TASK ITEM
Your answer should be every line of the records that contains the word "kussensloop".
┄┄┄┄┄┄┄┄┄┄┄┄┄┄┄┄┄┄┄┄
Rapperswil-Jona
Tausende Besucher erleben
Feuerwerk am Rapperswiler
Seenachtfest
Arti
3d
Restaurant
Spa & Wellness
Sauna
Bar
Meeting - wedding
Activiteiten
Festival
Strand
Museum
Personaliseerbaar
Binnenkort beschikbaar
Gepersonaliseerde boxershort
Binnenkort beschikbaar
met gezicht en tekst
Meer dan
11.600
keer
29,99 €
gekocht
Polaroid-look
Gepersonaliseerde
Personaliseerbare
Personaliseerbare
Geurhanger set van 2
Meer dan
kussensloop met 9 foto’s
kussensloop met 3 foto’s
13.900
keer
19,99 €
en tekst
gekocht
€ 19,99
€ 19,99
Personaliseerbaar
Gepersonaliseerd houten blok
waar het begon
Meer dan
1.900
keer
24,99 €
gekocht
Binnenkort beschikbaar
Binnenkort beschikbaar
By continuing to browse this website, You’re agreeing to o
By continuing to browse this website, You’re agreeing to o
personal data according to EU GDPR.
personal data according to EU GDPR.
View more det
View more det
┄┄┄┄┄┄┄┄┄┄┄┄┄┄┄┄┄┄┄┄
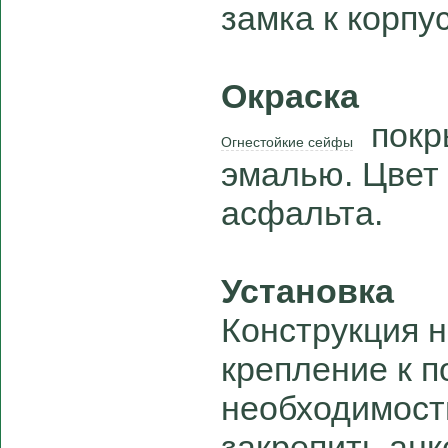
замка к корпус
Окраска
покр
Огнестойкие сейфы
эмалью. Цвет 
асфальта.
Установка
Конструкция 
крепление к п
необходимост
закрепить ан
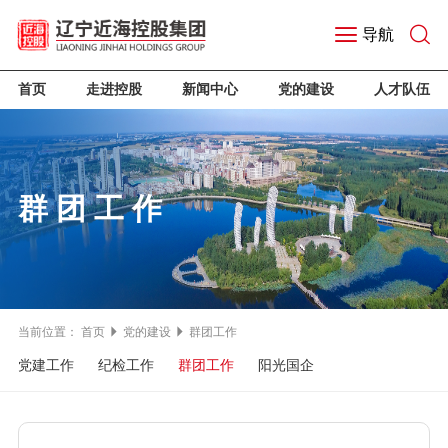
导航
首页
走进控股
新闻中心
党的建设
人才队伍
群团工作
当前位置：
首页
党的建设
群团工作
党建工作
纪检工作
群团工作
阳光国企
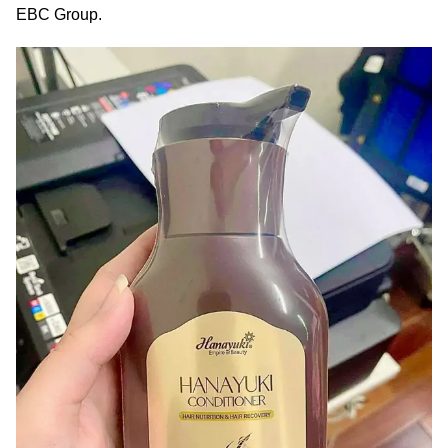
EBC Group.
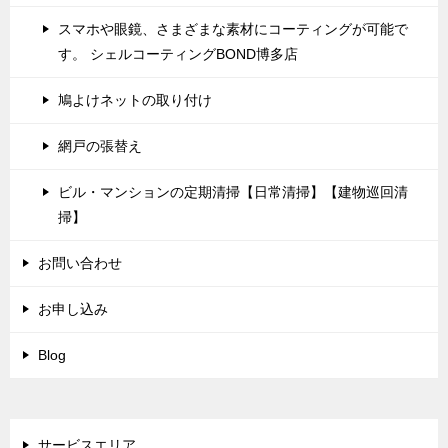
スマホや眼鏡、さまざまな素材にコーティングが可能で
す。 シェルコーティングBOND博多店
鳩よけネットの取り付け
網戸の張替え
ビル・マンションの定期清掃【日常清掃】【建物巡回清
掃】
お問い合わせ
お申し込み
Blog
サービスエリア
┄┄┄┄┄┄┄┄┄┄┄┄┄┄┄┄┄┄┄┄
PROBLEM SOLUTION
kussensloop met 9 foto’s
kussensloop met 3 foto’s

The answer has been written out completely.